Есть набор основных стилистических приемов, которыми он виртуозно оперировал. Один из таких основных и частотных приемов, кстати, не метафора (метаметафора), а литота. Сравнения Парщикова построены по принципу, обратному гиперболе; поэт сознательно преуменьшает сказанное, старается увидеть в большом малое, что традиционно для классической русской литературы, и тем самым это малое возвеличить: “Шоссе поблескивает, как мечтательный пинцет”; “я знал, что речка, как ночной вагон, / зимою сходит с рельс и дребезжит”; “Бездна снует меж вещами, как бешеные соболя”; “соскользнет он в линейную мглу червяка”; “Москва-ква-ква. Столица / легко уместится в любой из устриц”; “мой дух похож на краденый мешок”; “сложное время, как смятая простыня”; “а вознесусь, как копоть по трубе”…

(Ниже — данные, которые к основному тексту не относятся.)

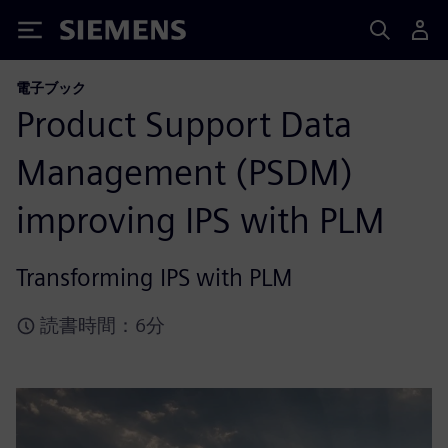
Siemens
電子ブック
Product Support Data
Management (PSDM)
improving IPS with PLM
Transforming IPS with PLM
読書時間：6分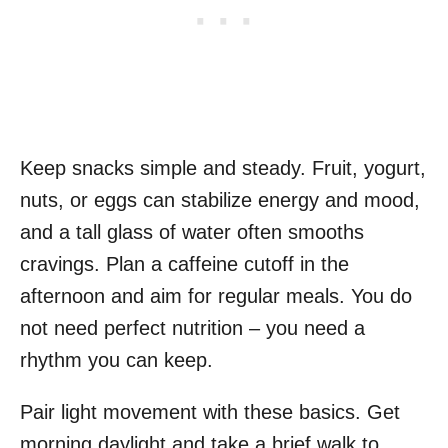
Keep snacks simple and steady. Fruit, yogurt,
nuts, or eggs can stabilize energy and mood,
and a tall glass of water often smooths
cravings. Plan a caffeine cutoff in the
afternoon and aim for regular meals. You do
not need perfect nutrition – you need a
rhythm you can keep.
Pair light movement with these basics. Get
morning daylight and take a brief walk to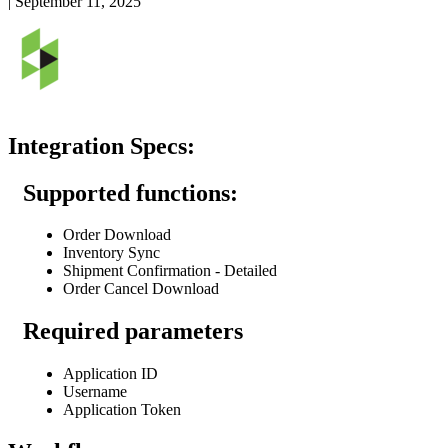
|
September 11, 2025
Integration
Specs
:
Supported
functions
:
Order
Download
Inventory
Sync
Shipment
Confirmation
-
Detailed
Order
Cancel
Download
Required
parameters
Application
ID
Username
Application
Token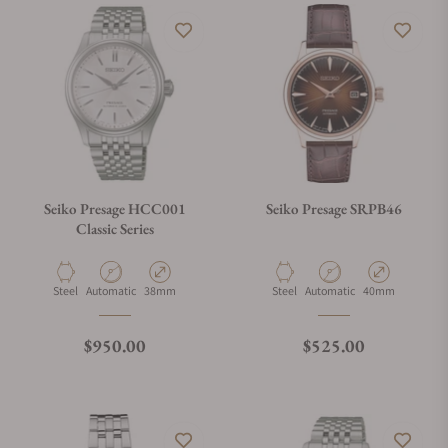
Seiko Presage HCC001
Seiko Presage SRPB46
Classic Series
Material
Movement Type
Case Diameter
Material
Movement Type
Case Diameter
Steel
Automatic
38mm
Steel
Automatic
40mm
Regular price
Regular price
$950.00
$525.00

Разумеется, он использовал и сравнения, и метонимии, и метафоры, и другие традиционные тропы и фигуры — при этом он открыл свою поэтическую вселенную, в которой нет малых и больших величин, нет сравнений ради сравнений, образов ради образов, нет иностранных языков, все языки родные, а “люди, как на кукане, связаны температурой тел”, все теснейшим образом (хотя порой и невидимо) переплетено.
Вспомним стихотворение “Когда”:
Авианосцы туманные время накапливают, и мы их наблюдаем,
сложное время, как смятая простыня.
Америка ищет историю, жмя на педали в так далее…

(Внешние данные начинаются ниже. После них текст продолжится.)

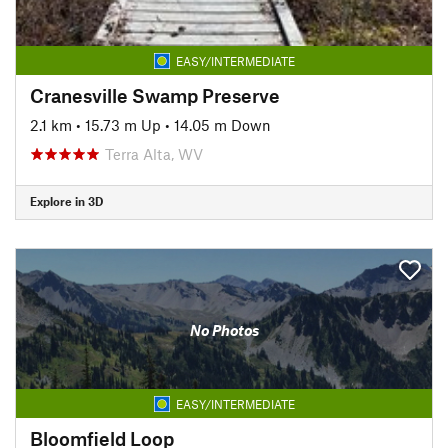
EASY/INTERMEDIATE
Cranesville Swamp Preserve
2.1 km
•
15.73 m Up
•
14.05 m Down
Terra Alta, WV
Explore in 3D
No Photos
EASY/INTERMEDIATE
Bloomfield Loop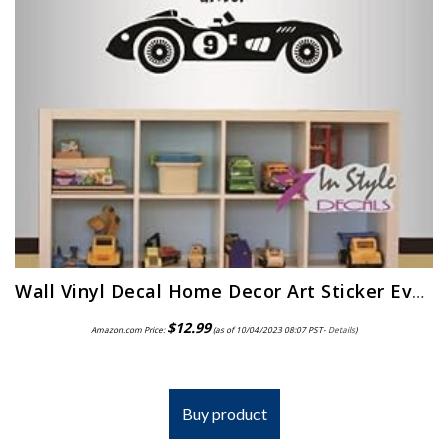
Wall Vinyl Decal Home Decor Art Sticker Every Little Boy is a Race Car Driver Phrase Quote Lettering Retro Sport Racing…
$
12.99
Amazon.com Price:
(as of 10/04/2023 08:07 PST-
Details
)
Buy product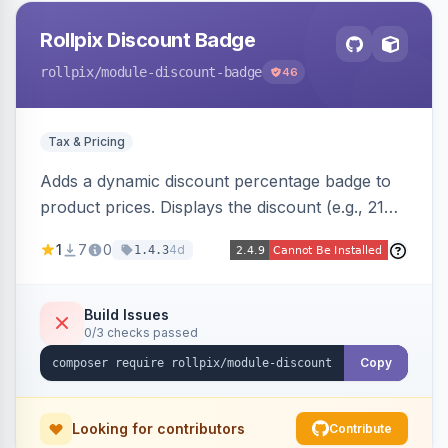
Rollpix Discount Badge
rollpix
/module-discount-badge
46
Tax & Pricing
Adds a dynamic discount percentage badge to
product prices. Displays the discount (e.g., 21%
OFF) next to the original price on product and
1
7
0
4d
1.4.3
category pages.
Build Issues
0/3 checks passed
Copy
Looking for contributors
Contribute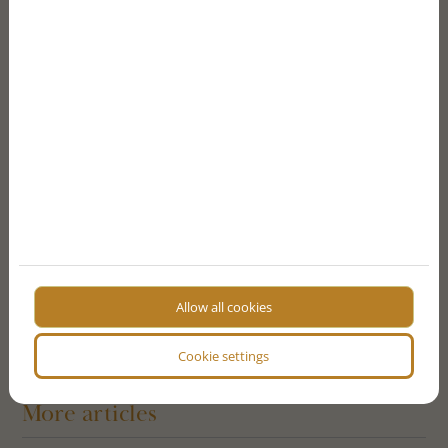
Message
By ticking the checkbox - on the basis of Article 6 (1)
point a) of the General Data Protection Regulation
(GDPR) and Article 7 - I agree that the data controller
will process my personal data that I have just provided in
accordance with the terms of the
I consent to the website storing my data for contact
purposes
I'm not a robot!
SEND FORM
Allow all cookies
Cookie settings
More articles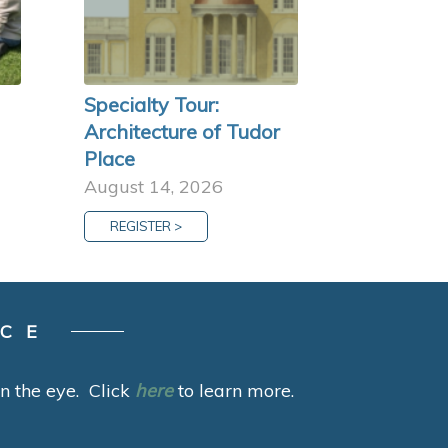
Specialty Tour:
Architecture of Tudor
Place
August 14, 2026
REGISTER >
ACE
 in the eye. Click
here
to learn more.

А у тебя амнезия, чтобы не помнить меня.
Язык мой подробно смакует краба,
этот узел эволюции, что сложнее рельефа Скалистых гор.
Рабы бара, исключая одного араба,
глядят на меня в упор,
когда я слышу жилистый гудок здешнего паровоза,
а владыки авиакомпаний и короли агробизнеса сидят,
умирая от демократизма, когда настольная роза,
умирая от деспотизма, экономит свой аромат.
Здесь все взаимосвязано: деталь дает проекцию на обобщение (“Язык мой подробно смакует краба, / этот узел эволюции, что сложнее рельефа Скалистых гор”), литота и матафора создают представление о мире, о мире зачастую несовершенном, неправильном, как порою язык поэта (отсюда, например, “жмя” вместо нажимая), о мире огромном и необъятном, где “Америка ищет историю”, где “владыки авикомпаний”, и где — как равная величина! — “настольная роза”…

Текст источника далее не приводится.